Drawing for Fun

Well, truth be told, most of the drawing I do is for fun but this is a little different.

A good friend of mine bought us both a copy of Johanna Basford’s 30 Days of Creativity so we could work on it together.

So I get the fun of drawing from prompts AND the fun of working on this at the same time as my friend.

Image description: a page from Basford’s book that shows two shelves filled with vases. Some vases have flowers in them already but there are some that I drew in black ink.

Giving my brain a break

My brain is being a bit of a jerk today so I spent a bit of time listening to an audiobook and drawing and colouring this.

It helped a bit.

A drawing of brightly coloured shapes with thick black outlines
Image description: A drawing of shapes created by thick, black, curved lines that takes up the whole piece of paper. Each shape is coloured with a different bright coloured marker. The shapes are somewhat similar to how beach rocks end up when they wash ashore.

Drawing with dots

I have many many different versions of drawings like this – a figure, back on, standing on a hill, reaching their arms towards the sky.

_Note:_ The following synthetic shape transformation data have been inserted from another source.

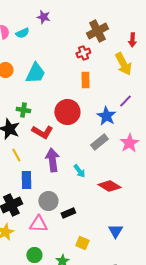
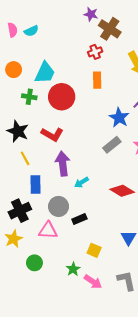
purple star: (43, 17) -> (91, 14), moved
brown cross: (97, 31) -> (110, 29), turned -30
green cross: (23, 110) -> (29, 97), moved
red circle: (67, 112) -> (62, 97), moved
cyan arrow: (79, 171) -> (81, 182), moved, turned 96
green circle: (34, 255) -> (34, 263), moved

I don’t know exactly why I am drawn (ha!) to draw this so often but I am and I do.

Today, I experimented with creating this image from dots.

I really like how the sky turned out but I think that, next time, I’ll make the figure taller with longer arms.

A drawing of a person standing on a hill, arms outstretched toward the starry sky. This drawing is made entirely of dots. Curving horizontal lines of green dots for the hill, vertical lines of blue dots for the sky, clusters of yellow dots of stars, and a three triangles and a circle of black dots for the figure.

Another Reminder To Myself

There is no automatic virtue, no automatic advantage to doing things the hard way.

My best bet is always to check out the easy way first and only add more work if necessary to get the job done.

A small white card that reads “start with the easy way and build from that.”
Image description: a small white card on a wooden surface. Handwritten text on the card reads ‘Start with the the easy way and build from that.’ most of the text is in black capital letters but the words ‘Easy Way’ have softer lines and are outlined in black with the centre of each letter coloured in either red, yellow, orange or purple. The word ‘easy’ has some bright gold lines sprinkled around it to highlight it and the background of the whole card had small black dots.

Taking an easy route

Except for meditative doodles, I don’t do a lot of detailed artwork.

Anything that requires a lot of prep work or that needs a bunch of measurements makes the energy cost of getting started way too high for me.

(Meditative doodles are just ‘in the moment’ type of details so they don’t have the same cost.)

But, that being said, I like those round, repetitive designs that a lot of people call mandalas. I’m pretty sure that mandalas are a specific type of design that has a cultural meaning so I won’t use that name for the design I want to make.

I’m not trying to borrow or appropriate a cultural practice , I’m not pretending that what I am doing is sacred, nor am I adding meaning to it – I just want to make a pattern in a circle.

But making a pattern in a circle requires a lot of measuring and every time I have tried that, I have gotten bored with the measuring and haven’t finished the design.

Until now!

Last week, I bought some templates for another project and one of them was a circular pattern of straight lines.

The energy cost of using a template to make my ‘measurements’ is very low.

So now I have an easy route to creating these patterns for myself and I won’t end up abandoning my projects partway through.

Really, taking an easy route gets a bad rap a lot of the time.

Taking the hard route for its own sake, especially if it means you lose the fun and the purpose, is just foolish.